Olive yields and tree nutritional status during a four-year period without nitrogen and boron fertilization uri icon


  • Nitrogen (N) and boron (B) are mobile elements in soil. Therefore, the application of these nutrients is typically performed annually, as a single dose, or even splitting it into several fractions in the case of N. In olive (Olea europaea L.), however, controversial literature has suggested that yearly application of N may not be required. In the case of B some authors indicated that one single application is sufficient for three or four years. Thus, the effect of these elements on olive yield, leaf N and B concentrations, as well as soil available N and B were investigated during a field trial performed in an olive orchard located in NE Portugal, in which N and B were not applied for four consecutive growing seasons. Fertilizer treatments consisted of the following: the control, which was a ‘complete’ fertilization plan where N and B were included (N+B treatment); –N treatment, with N excluded from the fertilization plan; and –B treatment, with B excluded.
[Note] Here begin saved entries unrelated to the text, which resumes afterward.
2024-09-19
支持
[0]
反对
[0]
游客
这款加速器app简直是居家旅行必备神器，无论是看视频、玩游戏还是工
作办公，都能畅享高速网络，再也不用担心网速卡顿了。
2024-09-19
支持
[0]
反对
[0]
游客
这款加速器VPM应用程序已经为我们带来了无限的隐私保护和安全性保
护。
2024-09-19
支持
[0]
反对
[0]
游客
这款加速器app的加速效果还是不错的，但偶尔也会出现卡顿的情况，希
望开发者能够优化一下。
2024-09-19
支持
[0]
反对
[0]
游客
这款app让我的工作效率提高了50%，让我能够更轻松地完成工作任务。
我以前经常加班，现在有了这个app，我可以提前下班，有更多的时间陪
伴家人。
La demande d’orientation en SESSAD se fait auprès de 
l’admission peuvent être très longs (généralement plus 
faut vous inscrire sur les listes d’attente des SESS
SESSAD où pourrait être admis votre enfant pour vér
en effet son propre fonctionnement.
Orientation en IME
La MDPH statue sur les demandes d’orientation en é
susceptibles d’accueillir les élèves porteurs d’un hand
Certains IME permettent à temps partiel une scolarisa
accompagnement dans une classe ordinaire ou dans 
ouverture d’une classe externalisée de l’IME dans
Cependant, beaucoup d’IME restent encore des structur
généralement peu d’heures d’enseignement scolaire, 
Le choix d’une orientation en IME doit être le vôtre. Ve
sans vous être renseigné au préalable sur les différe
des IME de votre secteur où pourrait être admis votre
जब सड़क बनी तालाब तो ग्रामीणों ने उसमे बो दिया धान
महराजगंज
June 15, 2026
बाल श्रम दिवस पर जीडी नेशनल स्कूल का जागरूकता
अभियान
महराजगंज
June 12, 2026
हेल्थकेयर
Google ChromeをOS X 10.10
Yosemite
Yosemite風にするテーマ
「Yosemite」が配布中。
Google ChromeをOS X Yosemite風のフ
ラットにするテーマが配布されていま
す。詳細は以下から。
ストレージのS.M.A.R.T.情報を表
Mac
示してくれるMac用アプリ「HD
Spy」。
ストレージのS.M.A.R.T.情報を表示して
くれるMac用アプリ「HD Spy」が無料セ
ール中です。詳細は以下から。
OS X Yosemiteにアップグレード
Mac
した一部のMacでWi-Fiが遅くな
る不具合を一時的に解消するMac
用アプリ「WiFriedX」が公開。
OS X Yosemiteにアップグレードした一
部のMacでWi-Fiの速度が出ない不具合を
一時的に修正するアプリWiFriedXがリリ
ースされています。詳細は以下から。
Available soil N and B were estimated from a pot experiment with Italian ryegrass (Lolium multiflorum L.) and from chemical laboratory extractions. Olive yield decreased significantly in the –N treatment in comparison to the control. A slight yield reduction in the –B treatment in comparison to the control was also observed. Leaf N and B concentrations decreased significantly in the –N and –B treatments, respectively, in comparison to the N+B treatment. Soil available N and B at the end of the experiment were significantly lower in the –N and –B treatments, respectively, in comparison to the N+B control. The results showed a continuous decrease in olive yield and leaf N and B concentrations, which reflected the reduction in soil available N and B in the treatments lacking the respective nutrient. Therefore, it seems prudent the recommendation of adjusted rates of N and B every year to prevent reduction in tree crop performance and improve nutrient use efficiency.